🤖 AI Summary
In federated learning, dynamic client data distribution shifts—such as label shift, feature shift, and covariate shift—undermine cluster homogeneity, leading to slow convergence and degraded model accuracy. To address this, we propose an adaptive online reclustering framework featuring a novel lightweight dynamic clustering mechanism based on selective label distribution analysis, which preserves statistical consistency while optimizing model performance. The framework incorporates robust defenses against malicious clients and supports multi-level heterogeneous scenarios. Crucially, it operates without access to global data, significantly reducing communication and computational overhead. Extensive experiments demonstrate that our method improves model accuracy by 1.9–5.9 percentage points over state-of-the-art baselines and accelerates convergence to target accuracy by 1.16×–2.61×.
📝 Abstract
Federated Learning (FL) enables deep learning model training across edge devices and protects user privacy by retaining raw data locally.
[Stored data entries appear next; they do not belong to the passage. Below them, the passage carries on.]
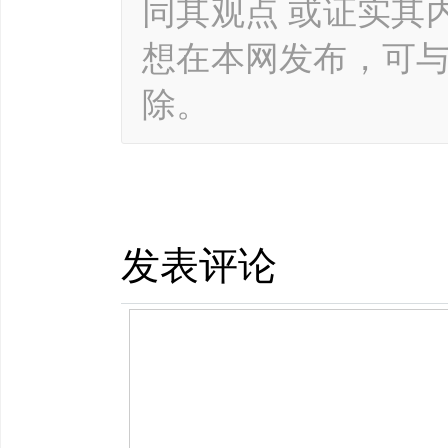
同其观点 或证实其
想在本网发布，可
除。
发表评论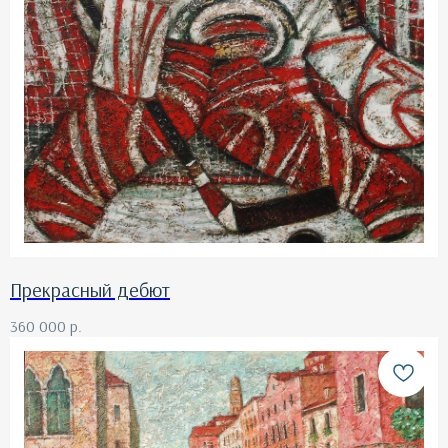
Прекрасный дебют
360 000
р.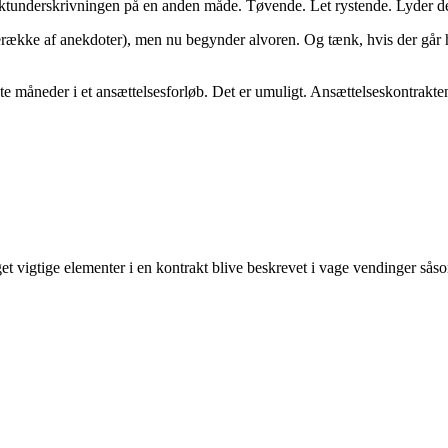
aktunderskrivningen på en anden måde. Tøvende. Let rystende. Lyder 
række af anekdoter), men nu begynder alvoren. Og tænk, hvis der går 
e måneder i et ansættelsesforløb. Det er umuligt. Ansættelseskontrakten
get vigtige elementer i en kontrakt blive beskrevet i vage vendinger sås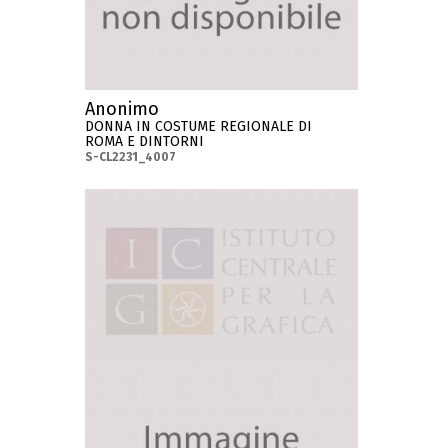
Anonimo
DONNA IN COSTUME REGIONALE DI
ROMA E DINTORNI
S-CL2231_4007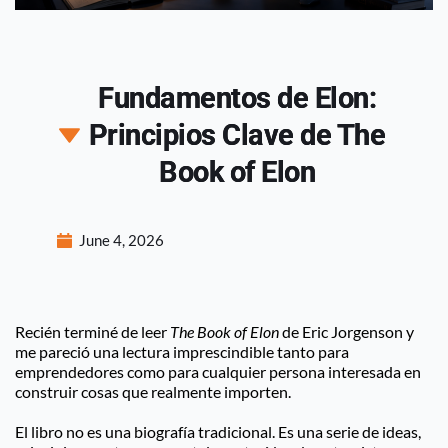
Fundamentos de Elon:
Principios Clave de The
Book of Elon
June 4, 2026
Recién terminé de leer 
The Book of Elon
 de Eric Jorgenson y 
me pareció una lectura imprescindible tanto para 
emprendedores como para cualquier persona interesada en 
construir cosas que realmente importen.
El libro no es una biografía tradicional. Es una serie de ideas, 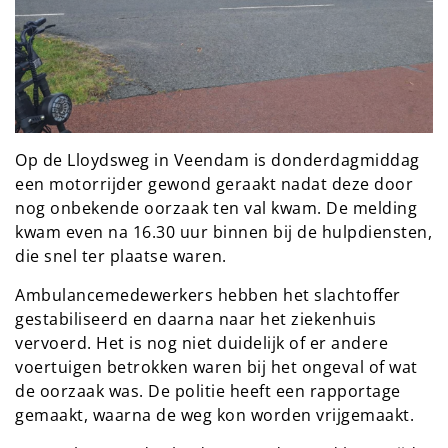
Op de Lloydsweg in Veendam is donderdagmiddag
een motorrijder gewond geraakt nadat deze door
nog onbekende oorzaak ten val kwam. De melding
kwam even na 16.30 uur binnen bij de hulpdiensten,
die snel ter plaatse waren.
Ambulancemedewerkers hebben het slachtoffer
gestabiliseerd en daarna naar het ziekenhuis
vervoerd. Het is nog niet duidelijk of er andere
voertuigen betrokken waren bij het ongeval of wat
de oorzaak was. De politie heeft een rapportage
gemaakt, waarna de weg kon worden vrijgemaakt.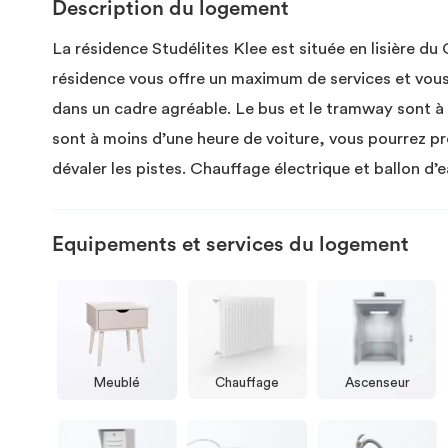
Description du logement
La résidence Studélites Klee est située en lisière 
résidence vous offre un maximum de services et vous 
dans un cadre agréable. Le bus et le tramway sont à
sont à moins d’une heure de voiture, vous pourrez pr
dévaler les pistes. Chauffage électrique et ballon d’
Equipements et services du logement
Meublé
Chauffage
Ascenseur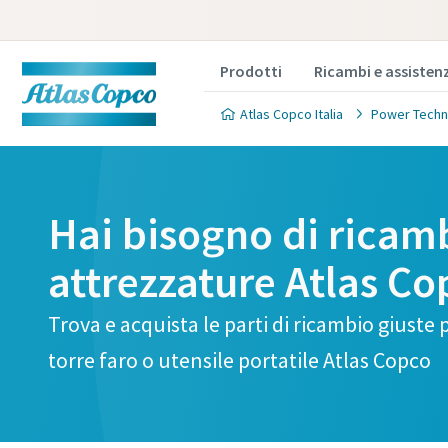
Prodotti
Ricambi e assisten
Atlas Copco Italia
Power Techn
Hai bisogno di ricamb
attrezzature Atlas Co
Trova e acquista le parti di ricambio giust
torre faro o utensile portatile Atlas Copco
Data heterogeneity in client distributions slows model convergence and leads to plateauing with reduced precision. Clustered FL solutions address this by grouping clients with statistically similar data and training models for each cluster. However, maintaining consistent client similarity within each group becomes challenging when data drifts occur, significantly impacting model accuracy. In this paper, we introduce Fielding, a clustered FL framework that handles data drifts promptly with low overheads. Fielding detects drifts on all clients and performs selective label distribution-based re-clustering to balance cluster optimality and model performance, remaining robust to malicious clients and varied heterogeneity degrees. Our evaluations show that Fielding improves model final accuracy by 1.9%-5.9% and reaches target accuracies 1.16x-2.61x faster.